Task statement => Where the string "Inflammatory" shows up in a line of the records, copy that line.

Source information =>
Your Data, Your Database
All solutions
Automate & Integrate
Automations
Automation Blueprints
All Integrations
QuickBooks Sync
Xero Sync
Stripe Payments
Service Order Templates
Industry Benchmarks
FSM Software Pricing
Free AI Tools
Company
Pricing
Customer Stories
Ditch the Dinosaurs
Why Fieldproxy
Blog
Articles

* * *

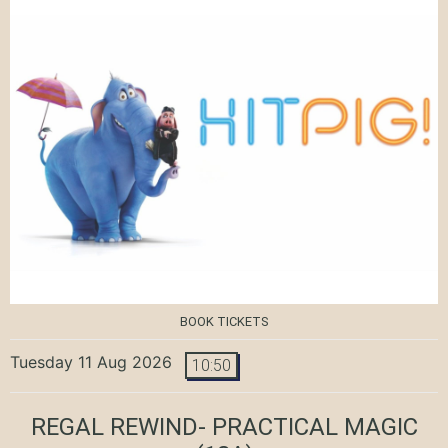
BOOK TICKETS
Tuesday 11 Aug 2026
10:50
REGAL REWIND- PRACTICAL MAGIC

...

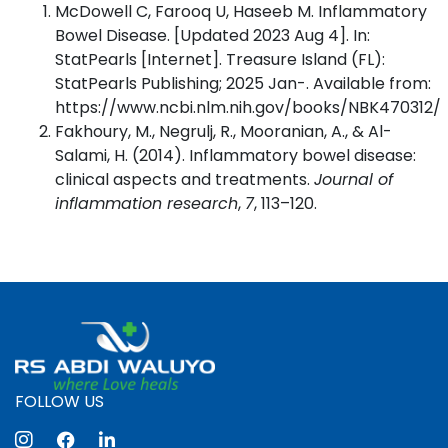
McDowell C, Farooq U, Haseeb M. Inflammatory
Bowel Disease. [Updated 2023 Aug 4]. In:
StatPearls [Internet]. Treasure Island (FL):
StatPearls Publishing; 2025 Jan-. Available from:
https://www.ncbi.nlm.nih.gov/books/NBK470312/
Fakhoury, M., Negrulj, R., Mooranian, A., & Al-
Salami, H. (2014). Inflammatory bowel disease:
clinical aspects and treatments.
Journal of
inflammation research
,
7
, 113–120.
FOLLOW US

Task result =>
McDowell C, Farooq U, Haseeb M. Inflammatory
Salami, H. (2014). Inflammatory bowel disease:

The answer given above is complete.